# Devilish "Wordplay" & Phrases?



## The Amazing K (Oct 16, 2009)

I'm going as the devil and our Halloween Party's theme is Hell.. What are some phrases I can use throughout the night to complete the theme. Like saying "You're Hotter Than Hell", "Welcome To My Lair", etc?


----------



## MsMeeple (Aug 21, 2004)

The devil made me do it....hell has no fury like a woman scorned.....a living hell....burn baby burn...funny as hell....hell in a handbasket.....ok, I'm dry, who's next?

MsM


----------



## Zeltino (Aug 7, 2006)

Go to Heaven for the climate, Hell for the company.

Dude, you're going to hell!

And you thought you were going to Heaven.

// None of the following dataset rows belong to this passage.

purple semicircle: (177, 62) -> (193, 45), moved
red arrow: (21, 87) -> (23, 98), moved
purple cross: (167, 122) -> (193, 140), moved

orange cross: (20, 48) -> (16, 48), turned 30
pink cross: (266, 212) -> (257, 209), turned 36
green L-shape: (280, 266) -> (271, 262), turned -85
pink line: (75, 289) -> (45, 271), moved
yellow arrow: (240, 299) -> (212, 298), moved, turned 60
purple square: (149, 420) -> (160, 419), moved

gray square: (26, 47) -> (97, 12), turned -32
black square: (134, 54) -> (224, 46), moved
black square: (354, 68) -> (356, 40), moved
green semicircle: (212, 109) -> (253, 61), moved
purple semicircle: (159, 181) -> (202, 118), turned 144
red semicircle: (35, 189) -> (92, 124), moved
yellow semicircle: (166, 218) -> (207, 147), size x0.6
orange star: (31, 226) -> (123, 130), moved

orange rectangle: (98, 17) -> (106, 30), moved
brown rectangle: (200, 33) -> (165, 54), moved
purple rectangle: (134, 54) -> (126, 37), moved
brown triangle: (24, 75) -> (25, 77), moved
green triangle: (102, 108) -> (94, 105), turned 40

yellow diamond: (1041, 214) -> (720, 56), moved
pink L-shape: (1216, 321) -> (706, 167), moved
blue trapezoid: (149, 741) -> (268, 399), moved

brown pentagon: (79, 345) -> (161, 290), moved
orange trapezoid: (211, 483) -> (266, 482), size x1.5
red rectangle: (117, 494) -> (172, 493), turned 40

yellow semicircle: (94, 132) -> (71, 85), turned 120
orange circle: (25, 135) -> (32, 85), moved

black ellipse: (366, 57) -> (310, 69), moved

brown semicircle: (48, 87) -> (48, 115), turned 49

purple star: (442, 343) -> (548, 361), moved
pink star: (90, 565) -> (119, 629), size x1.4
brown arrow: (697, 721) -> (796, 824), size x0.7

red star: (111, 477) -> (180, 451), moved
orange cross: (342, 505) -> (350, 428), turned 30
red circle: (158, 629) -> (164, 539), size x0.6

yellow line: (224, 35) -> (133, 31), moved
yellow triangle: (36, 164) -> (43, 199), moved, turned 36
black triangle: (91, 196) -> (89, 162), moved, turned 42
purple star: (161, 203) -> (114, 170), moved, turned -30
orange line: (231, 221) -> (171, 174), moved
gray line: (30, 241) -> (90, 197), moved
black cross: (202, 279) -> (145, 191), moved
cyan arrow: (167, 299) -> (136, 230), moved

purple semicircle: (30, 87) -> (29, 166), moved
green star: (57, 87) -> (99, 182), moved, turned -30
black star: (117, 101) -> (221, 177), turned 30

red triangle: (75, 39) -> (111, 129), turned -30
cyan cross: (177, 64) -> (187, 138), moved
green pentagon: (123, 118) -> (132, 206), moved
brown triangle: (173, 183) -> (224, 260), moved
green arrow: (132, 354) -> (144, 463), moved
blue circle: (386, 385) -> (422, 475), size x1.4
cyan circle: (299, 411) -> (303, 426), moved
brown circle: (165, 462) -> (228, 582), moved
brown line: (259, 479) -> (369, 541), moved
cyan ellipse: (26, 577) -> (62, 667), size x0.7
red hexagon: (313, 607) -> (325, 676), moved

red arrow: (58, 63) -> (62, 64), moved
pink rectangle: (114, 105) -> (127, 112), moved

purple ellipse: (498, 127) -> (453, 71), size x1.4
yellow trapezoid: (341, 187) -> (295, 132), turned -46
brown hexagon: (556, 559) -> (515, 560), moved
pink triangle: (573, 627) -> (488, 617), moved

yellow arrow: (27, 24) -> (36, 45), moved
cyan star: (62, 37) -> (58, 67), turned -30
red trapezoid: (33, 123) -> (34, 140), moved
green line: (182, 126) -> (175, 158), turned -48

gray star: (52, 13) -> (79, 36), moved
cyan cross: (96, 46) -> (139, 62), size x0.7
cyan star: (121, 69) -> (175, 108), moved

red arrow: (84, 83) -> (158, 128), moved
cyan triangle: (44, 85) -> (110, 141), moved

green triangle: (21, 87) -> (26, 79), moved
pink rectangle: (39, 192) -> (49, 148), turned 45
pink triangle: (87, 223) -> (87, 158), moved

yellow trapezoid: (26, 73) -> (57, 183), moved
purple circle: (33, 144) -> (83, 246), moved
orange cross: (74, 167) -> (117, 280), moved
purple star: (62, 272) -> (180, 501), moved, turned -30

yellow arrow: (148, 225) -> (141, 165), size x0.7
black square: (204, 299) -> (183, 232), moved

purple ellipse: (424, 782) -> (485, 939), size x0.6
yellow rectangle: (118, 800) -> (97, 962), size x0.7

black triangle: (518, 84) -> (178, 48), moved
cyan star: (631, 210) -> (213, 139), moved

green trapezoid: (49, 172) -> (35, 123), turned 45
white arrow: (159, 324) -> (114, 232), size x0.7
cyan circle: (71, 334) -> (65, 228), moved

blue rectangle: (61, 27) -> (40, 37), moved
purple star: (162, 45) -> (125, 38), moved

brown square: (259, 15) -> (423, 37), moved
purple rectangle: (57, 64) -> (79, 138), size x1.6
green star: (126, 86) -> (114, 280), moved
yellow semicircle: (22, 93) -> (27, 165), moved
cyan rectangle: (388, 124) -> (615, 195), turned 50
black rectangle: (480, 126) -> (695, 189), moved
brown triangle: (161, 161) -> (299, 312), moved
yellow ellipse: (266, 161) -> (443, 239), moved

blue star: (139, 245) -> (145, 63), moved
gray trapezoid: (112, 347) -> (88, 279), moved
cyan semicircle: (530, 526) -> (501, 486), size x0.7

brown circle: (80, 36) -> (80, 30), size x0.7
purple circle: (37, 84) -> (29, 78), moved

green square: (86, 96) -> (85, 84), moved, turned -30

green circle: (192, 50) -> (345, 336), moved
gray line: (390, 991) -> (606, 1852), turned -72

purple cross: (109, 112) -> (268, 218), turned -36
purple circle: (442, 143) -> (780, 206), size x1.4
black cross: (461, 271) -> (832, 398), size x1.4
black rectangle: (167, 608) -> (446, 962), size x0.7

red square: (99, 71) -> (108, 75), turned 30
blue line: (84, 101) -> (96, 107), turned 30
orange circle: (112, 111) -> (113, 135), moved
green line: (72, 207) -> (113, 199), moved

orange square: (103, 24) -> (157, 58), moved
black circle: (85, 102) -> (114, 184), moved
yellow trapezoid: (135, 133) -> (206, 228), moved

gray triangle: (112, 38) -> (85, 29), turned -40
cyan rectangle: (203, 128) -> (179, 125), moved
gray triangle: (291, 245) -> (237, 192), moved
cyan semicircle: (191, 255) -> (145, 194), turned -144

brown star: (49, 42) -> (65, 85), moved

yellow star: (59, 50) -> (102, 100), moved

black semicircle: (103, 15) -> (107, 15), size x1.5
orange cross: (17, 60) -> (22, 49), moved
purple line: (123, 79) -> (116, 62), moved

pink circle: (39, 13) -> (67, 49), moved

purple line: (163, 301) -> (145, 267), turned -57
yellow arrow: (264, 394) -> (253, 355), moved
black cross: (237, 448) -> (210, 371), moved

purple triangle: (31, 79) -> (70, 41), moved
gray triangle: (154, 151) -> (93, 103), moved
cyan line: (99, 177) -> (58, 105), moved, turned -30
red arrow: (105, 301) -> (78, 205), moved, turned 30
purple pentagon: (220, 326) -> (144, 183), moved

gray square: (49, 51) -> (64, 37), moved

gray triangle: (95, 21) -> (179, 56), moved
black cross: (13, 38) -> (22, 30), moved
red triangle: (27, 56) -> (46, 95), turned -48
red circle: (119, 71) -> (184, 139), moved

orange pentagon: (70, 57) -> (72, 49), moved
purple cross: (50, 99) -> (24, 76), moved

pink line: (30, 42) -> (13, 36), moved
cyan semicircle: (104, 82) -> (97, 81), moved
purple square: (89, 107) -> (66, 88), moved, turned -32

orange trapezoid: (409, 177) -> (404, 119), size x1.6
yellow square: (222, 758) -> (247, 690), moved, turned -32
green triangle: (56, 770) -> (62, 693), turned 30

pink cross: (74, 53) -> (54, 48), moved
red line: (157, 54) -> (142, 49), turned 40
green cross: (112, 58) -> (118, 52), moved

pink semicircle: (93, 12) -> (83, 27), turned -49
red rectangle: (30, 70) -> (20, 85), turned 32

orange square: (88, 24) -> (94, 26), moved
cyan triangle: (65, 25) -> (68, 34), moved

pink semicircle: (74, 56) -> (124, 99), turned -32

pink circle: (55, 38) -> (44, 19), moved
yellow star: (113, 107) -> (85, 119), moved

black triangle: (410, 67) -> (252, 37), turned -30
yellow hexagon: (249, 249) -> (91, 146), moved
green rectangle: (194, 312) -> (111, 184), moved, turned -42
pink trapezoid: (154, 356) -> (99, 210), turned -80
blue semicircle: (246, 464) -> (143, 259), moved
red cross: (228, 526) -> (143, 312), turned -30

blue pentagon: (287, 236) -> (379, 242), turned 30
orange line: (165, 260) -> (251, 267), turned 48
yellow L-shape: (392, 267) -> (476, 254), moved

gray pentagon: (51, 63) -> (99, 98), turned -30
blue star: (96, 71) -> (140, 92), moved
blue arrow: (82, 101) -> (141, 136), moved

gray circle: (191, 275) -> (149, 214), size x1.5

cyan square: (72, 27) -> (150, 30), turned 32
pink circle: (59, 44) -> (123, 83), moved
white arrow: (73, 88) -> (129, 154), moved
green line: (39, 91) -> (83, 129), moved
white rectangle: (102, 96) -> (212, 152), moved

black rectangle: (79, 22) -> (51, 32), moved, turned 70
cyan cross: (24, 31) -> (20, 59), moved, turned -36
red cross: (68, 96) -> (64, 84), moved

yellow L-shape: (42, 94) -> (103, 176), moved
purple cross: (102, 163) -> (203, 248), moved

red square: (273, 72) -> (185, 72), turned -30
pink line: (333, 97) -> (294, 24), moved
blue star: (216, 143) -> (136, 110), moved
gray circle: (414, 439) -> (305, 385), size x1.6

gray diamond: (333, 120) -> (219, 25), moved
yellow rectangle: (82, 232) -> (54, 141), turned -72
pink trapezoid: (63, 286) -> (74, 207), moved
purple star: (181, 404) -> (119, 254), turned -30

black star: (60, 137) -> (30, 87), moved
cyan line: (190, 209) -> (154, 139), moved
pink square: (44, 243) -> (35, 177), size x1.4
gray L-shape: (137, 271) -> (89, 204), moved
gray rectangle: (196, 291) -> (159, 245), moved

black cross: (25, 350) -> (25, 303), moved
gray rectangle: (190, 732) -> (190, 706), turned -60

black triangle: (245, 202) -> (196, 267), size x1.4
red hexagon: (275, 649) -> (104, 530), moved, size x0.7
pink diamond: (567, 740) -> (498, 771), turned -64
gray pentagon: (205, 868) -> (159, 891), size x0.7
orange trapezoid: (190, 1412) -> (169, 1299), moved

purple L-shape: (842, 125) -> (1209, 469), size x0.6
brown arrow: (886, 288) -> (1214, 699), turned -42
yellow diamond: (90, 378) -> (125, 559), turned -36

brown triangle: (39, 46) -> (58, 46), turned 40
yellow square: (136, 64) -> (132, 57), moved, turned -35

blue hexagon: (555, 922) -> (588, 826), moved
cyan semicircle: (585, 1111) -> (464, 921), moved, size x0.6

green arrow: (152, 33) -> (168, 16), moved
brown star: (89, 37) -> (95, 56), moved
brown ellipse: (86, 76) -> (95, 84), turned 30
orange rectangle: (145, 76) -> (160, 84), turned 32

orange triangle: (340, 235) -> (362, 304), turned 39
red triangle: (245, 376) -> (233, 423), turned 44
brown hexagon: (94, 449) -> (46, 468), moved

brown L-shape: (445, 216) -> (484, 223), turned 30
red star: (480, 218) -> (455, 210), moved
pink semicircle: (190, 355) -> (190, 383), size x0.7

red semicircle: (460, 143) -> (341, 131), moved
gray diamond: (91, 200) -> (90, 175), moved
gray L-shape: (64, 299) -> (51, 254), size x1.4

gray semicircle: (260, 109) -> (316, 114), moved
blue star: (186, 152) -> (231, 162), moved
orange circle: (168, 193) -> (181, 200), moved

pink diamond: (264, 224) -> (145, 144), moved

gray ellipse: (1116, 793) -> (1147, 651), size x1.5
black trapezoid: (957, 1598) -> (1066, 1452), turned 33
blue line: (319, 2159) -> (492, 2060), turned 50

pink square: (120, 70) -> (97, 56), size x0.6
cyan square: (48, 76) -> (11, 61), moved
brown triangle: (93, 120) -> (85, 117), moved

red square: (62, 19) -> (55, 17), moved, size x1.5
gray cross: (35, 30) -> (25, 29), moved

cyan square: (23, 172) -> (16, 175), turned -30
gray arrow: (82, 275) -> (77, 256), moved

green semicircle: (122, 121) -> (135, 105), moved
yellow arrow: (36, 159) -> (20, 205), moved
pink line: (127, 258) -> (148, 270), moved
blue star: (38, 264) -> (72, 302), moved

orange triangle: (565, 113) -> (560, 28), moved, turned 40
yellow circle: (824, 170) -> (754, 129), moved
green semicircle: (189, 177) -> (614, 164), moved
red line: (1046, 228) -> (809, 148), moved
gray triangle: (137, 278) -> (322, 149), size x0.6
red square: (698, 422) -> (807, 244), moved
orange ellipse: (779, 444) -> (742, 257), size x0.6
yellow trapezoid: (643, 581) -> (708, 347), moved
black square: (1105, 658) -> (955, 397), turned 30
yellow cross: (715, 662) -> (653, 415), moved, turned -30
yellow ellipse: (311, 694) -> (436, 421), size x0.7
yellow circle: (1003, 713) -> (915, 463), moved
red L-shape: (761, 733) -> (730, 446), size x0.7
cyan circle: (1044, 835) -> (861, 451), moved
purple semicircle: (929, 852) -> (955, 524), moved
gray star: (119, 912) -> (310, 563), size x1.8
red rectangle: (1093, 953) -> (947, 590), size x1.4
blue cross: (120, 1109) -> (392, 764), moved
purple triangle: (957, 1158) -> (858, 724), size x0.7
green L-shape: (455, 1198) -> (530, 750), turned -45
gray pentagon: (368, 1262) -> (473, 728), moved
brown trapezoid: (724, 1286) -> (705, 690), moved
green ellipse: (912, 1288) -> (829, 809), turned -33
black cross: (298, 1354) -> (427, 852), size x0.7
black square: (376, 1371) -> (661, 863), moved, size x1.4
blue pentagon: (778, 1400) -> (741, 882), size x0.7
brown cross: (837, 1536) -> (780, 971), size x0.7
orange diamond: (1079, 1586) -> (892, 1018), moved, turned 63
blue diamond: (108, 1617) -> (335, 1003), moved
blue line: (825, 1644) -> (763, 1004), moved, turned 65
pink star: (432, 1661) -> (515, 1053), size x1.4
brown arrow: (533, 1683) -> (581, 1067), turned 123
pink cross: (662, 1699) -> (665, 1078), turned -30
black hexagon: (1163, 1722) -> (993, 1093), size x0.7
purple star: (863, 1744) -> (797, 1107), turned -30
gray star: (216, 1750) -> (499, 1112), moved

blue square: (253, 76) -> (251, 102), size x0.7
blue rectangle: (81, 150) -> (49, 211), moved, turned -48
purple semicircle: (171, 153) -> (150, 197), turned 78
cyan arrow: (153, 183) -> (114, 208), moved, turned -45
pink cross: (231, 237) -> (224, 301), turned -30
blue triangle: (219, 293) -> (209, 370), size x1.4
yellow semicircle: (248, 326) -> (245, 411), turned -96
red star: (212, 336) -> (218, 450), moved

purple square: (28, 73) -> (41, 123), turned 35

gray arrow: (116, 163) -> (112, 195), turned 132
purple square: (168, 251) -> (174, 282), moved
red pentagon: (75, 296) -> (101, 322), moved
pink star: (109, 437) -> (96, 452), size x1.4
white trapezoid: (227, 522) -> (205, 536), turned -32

This is one hell of a place.

Hey (Name). When did you get here?

Hot enough for you?


----------



## lbelle3 (Sep 10, 2007)

how about;
HELLo 

when hell frezees over
how the hell are you?
i feel like hell
how the hell did you do that?


----------



## The Amazing K (Oct 16, 2009)

These are great everyone! Thanks! Keep em' comin, by all means!


----------



## propmistress (Oct 22, 2009)

*Phrases*
Speak of the Devil
A devil of a job
Devil may care 
Full of the Devil 
Devil is in the details 
Blue Eyed Devil 
Devil Dog 
The Devil incarnate 
Give the Devil his Due 
Hell or High Water 
Dark Angel 
Fallen Angel 
Before the devil knows your dead
Devil in Disguise 
Devil’s Advocate 
Poor Devil 
A Deal with the Devil/ Pact with the Devil
The Devil walks among us 

*Pick Up Lines *
You're so hot you would make the devil sweat.
Stop, drop, and roll, baby. You are on fire.
Baby, you're so hot, you make the equator look like the north pole.
If it weren't for that DAMNED sun, you'd be the hottest thing ever created. 
How is your fever? [What fever?] Oh... you just look hot to me.
Is your name Summer? 'Cause you are as hot as hell.
I must be dancing with the devil, because you're hot as hell
Speak of the devil....or should I say "Angel"? 
Did it hurt? (Did what hurt?) When you fell out of heaven?
Well, here I am. What were your other two wishes? 
I didn't know that angels could fly so low
What time do you have to be back in heaven?
When God made you, he was showing off.
Are you religious? Cause you are the answers to all my prayers.
I think I can die happy now, cause I've just seen a piece of heaven.
If God made anything more pretty, I'm sure he'd keep it for himself.

*
Side Note: *
Try to get people to make a deal with the devil or make bets for their souls.


----------



## theicewitch (Oct 2, 2008)

I was the head of hell tourism a few years ago... I had hell in a handbasket tours.


----------